───── Material shown ─────
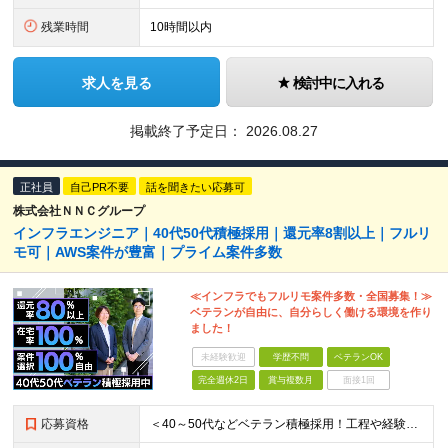
残業時間
10時間以内
求人を見る
検討中に入れる
掲載終了予定日：
2026.08.27
正社員
自己PR不要
話を聞きたい応募可
株式会社ＮＮＣグループ
インフラエンジニア｜40代50代積極採用｜還元率8割以上｜フルリ
モ可｜AWS案件が豊富｜プライム案件多数
≪インフラでもフルリモ案件多数・全国募集！≫
ベテランが自由に、自分らしく働ける環境を作り
ました！
未経験歓迎
学歴不問
ベテランOK
完全週休2日
賞与複数月
面接1回
応募資格
＜40～50代などベテラン積極採用！工程や経験年数不問＞ □インフラの設計構築や、運用保守の実務経験をお持ちの方(経験年数、マネジメント経験などは一切問いません) □学歴不問 □転職回数不問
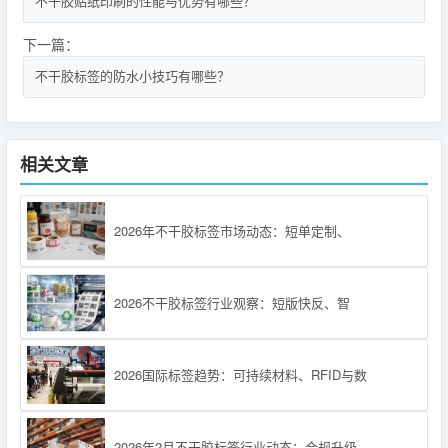
不干胶贴纸印刷的性能与优势有哪些？
下一篇：
不干胶标签的防水小技巧有哪些？
相关文章
2026年不干胶标签市场动态：短单定制、
2026不干胶标签行业观察：短版快反、智
2026国际标签趋势：可持续材料、RFID与数
2026年2月不干胶标签行业动态：合规升级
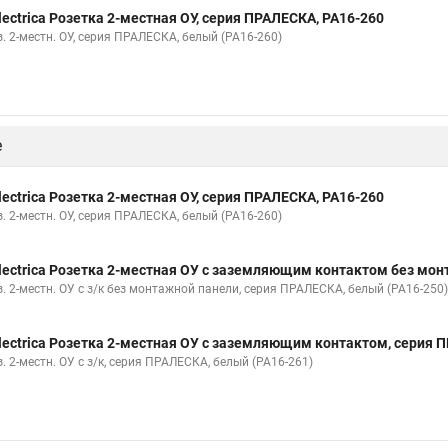
lectrica Розетка 2-местная ОУ, серия ПРАЛЕСКА, РА16-260
. 2-местн. ОУ, серия ПРАЛЕСКА, белый (РА16-260)
е
lectrica Розетка 2-местная ОУ, серия ПРАЛЕСКА, РА16-260
. 2-местн. ОУ, серия ПРАЛЕСКА, белый (РА16-260)
lectrica Розетка 2-местная ОУ с заземляющим контактом без мон
з. 2-местн. ОУ с з/к без монтажной панели, серия ПРАЛЕСКА, белый (РА16-250)
lectrica Розетка 2-местная ОУ с заземляющим контактом, серия 
. 2-местн. ОУ с з/к, серия ПРАЛЕСКА, белый (РА16-261)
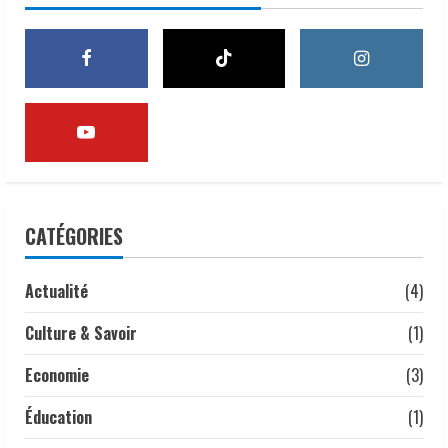
22 mai 2026
2
Droits humains | le lourd témoignage
d’un ancien policier marqué par les
violences d’État
3 mai 2026
3
𝗔𝗻𝗮𝗹𝘆𝘀𝗲 | 𝑳𝒂 𝒇𝒆𝒎𝒎𝒆 𝒕𝒄𝒉𝒂𝒅𝒊𝒆𝒏𝒏𝒆 :
CATÉGORIES
𝒎𝒐𝒕𝒆𝒖𝒓 𝒔𝒊𝒍𝒆𝒏𝒄𝒊𝒆𝒖𝒙 𝒅𝒆 𝒍’é𝒄𝒐𝒏𝒐𝒎𝒊𝒆
𝒏𝒂𝒕𝒊𝒐𝒏𝒂𝒍𝒆.
1 mai 2026
Actualité
(4)
4
Culture & Savoir
(1)
𝗧𝗰𝗵𝗮𝗱 | TSURIEL CYBER et IT SARL,
une nouvelle entreprise de
Economie
(3)
cybersécurité pour accompagner la
transformation numérique.
Éducation
(1)
5
16 avril 2026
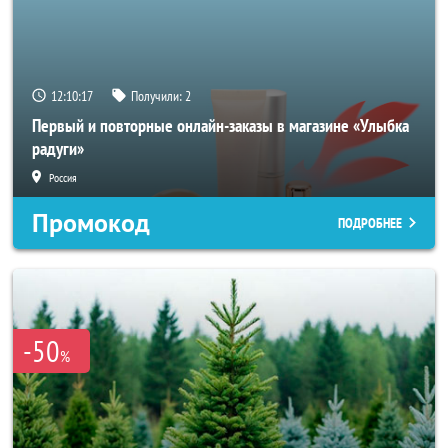
12:10:16
Получили:
2
Первый и повторные онлайн-заказы в магазине «Улыбка
радуги»
Россия
Промокод
ПОДРОБНЕЕ
-50
%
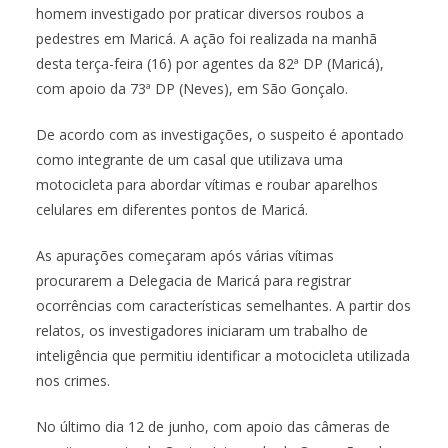
homem investigado por praticar diversos roubos a
pedestres em Maricá. A ação foi realizada na manhã
desta terça-feira (16) por agentes da 82ª DP (Maricá),
com apoio da 73ª DP (Neves), em São Gonçalo.
De acordo com as investigações, o suspeito é apontado
como integrante de um casal que utilizava uma
motocicleta para abordar vítimas e roubar aparelhos
celulares em diferentes pontos de Maricá.
As apurações começaram após várias vítimas
procurarem a Delegacia de Maricá para registrar
ocorrências com características semelhantes. A partir dos
relatos, os investigadores iniciaram um trabalho de
inteligência que permitiu identificar a motocicleta utilizada
nos crimes.
No último dia 12 de junho, com apoio das câmeras de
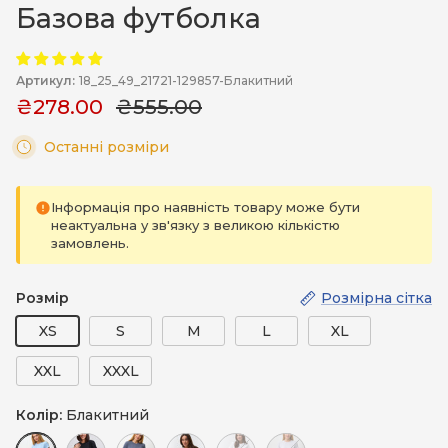
Базова футболка
Артикул:
18_25_49_21721-129857-Блакитний
₴278.00
₴555.00
Останні розміри
Інформація про наявність товару може бути
неактуальна у зв'язку з великою кількістю
замовлень.
Розмір
Розмірна сітка
XS
S
M
L
XL
XXL
XXXL
Колір:
Блакитний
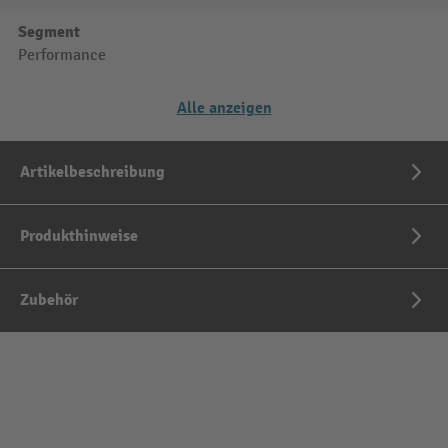
Segment
Performance
Alle anzeigen
Artikelbeschreibung
Produkthinweise
Zubehör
─────
__What the task asks__. Only the pictures may be dropped when you copy the data above; everything else stays exact.

__Response__.
残業時間
10時間以内
求人を見る
検討中に入れる
掲載終了予定日：
2026.08.27
正社員
自己PR不要
話を聞きたい応募可
株式会社ＮＮＣグループ
インフラエンジニア｜40代50代積極採用｜還元率8割以上｜フルリ
モ可｜AWS案件が豊富｜プライム案件多数
≪インフラでもフルリモ案件多数・全国募集！≫
ベテランが自由に、自分らしく働ける環境を作り
ました！
未経験歓迎
学歴不問
ベテランOK
完全週休2日
賞与複数月
面接1回
応募資格
＜40～50代などベテラン積極採用！工程や経験年数不問＞ □インフラの設計構築や、運用保守の実務経験をお持ちの方(経験年数、マネジメント経験などは一切問いません) □学歴不問 □転職回数不問
不干胶贴纸印刷的性能与优势有哪些？
下一篇：
不干胶标签的防水小技巧有哪些？
相关文章
2026年不干胶标签市场动态：短单定制、
2026不干胶标签行业观察：短版快反、智
2026国际标签趋势：可持续材料、RFID与数
2026年2月不干胶标签行业动态：合规升级
lectrica Розетка 2-местная ОУ, серия ПРАЛЕСКА, РА16-260
. 2-местн. ОУ, серия ПРАЛЕСКА, белый (РА16-260)
е
lectrica Розетка 2-местная ОУ, серия ПРАЛЕСКА, РА16-260
. 2-местн. ОУ, серия ПРАЛЕСКА, белый (РА16-260)
lectrica Розетка 2-местная ОУ с заземляющим контактом без мон
з. 2-местн. ОУ с з/к без монтажной панели, серия ПРАЛЕСКА, белый (РА16-250)
lectrica Розетка 2-местная ОУ с заземляющим контактом, серия 
. 2-местн. ОУ с з/к, серия ПРАЛЕСКА, белый (РА16-261)
22 mai 2026
2
Droits humains | le lourd témoignage
d’un ancien policier marqué par les
violences d’État
3 mai 2026
3
𝗔𝗻𝗮𝗹𝘆𝘀𝗲 | 𝑳𝒂 𝒇𝒆𝒎𝒎𝒆 𝒕𝒄𝒉𝒂𝒅𝒊𝒆𝒏𝒏𝒆 :
CATÉGORIES
𝒎𝒐𝒕𝒆𝒖𝒓 𝒔𝒊𝒍𝒆𝒏𝒄𝒊𝒆𝒖𝒙 𝒅𝒆 𝒍’é𝒄𝒐𝒏𝒐𝒎𝒊𝒆
𝒏𝒂𝒕𝒊𝒐𝒏𝒂𝒍𝒆.
1 mai 2026
Actualité
(4)
4
Culture & Savoir
(1)
𝗧𝗰𝗵𝗮𝗱 | TSURIEL CYBER et IT SARL,
une nouvelle entreprise de
Economie
(3)
cybersécurité pour accompagner la
transformation numérique.
Éducation
(1)
5
16 avril 2026
12:10:16
Получили:
2
Первый и повторные онлайн-заказы в магазине «Улыбка
радуги»
Россия
Промокод
ПОДРОБНЕЕ
-50
%
homem investigado por praticar diversos roubos a
pedestres em Maricá. A ação foi realizada na manhã
desta terça-feira (16) por agentes da 82ª DP (Maricá),
com apoio da 73ª DP (Neves), em São Gonçalo.
De acordo com as investigações, o suspeito é apontado
como integrante de um casal que utilizava uma
motocicleta para abordar vítimas e roubar aparelhos
celulares em diferentes pontos de Maricá.
As apurações começaram após várias vítimas
procurarem a Delegacia de Maricá para registrar
ocorrências com características semelhantes. A partir dos
relatos, os investigadores iniciaram um trabalho de
inteligência que permitiu identificar a motocicleta utilizada
nos crimes.
No último dia 12 de junho, com apoio das câmeras de
Базова футболка
Артикул:
18_25_49_21721-129857-Блакитний
₴278.00
₴555.00
Останні розміри
Інформація про наявність товару може бути
неактуальна у зв'язку з великою кількістю
замовлень.
Розмір
Розмірна сітка
XS
S
M
L
XL
XXL
XXXL
Колір:
Блакитний
Segment
Performance
Alle anzeigen
Artikelbeschreibung
Produkthinweise
Zubehör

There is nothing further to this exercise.